> [Assigned task] Pull every line containing "возврата" from the listing below.

── Materials provided

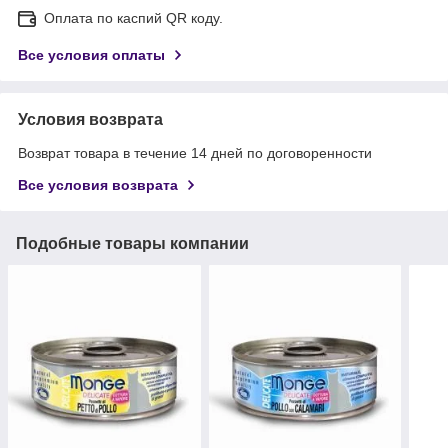
Оплата по каспий QR коду.
Все условия оплаты
Условия возврата
Возврат товара в течение 14 дней по договоренности
Все условия возврата
Подобные товары компании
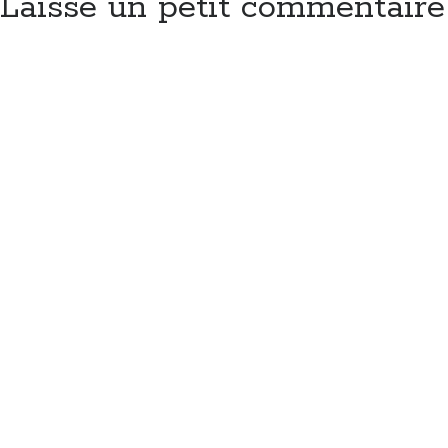
Laisse un petit commentaire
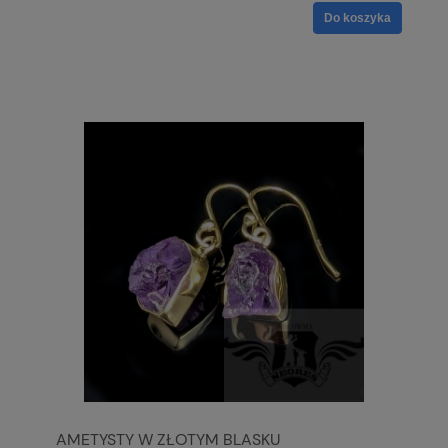
Do koszyka
AMETYSTY W ZŁOTYM BLASKU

────

> [Expected answer]
Условия возврата
Все условия возврата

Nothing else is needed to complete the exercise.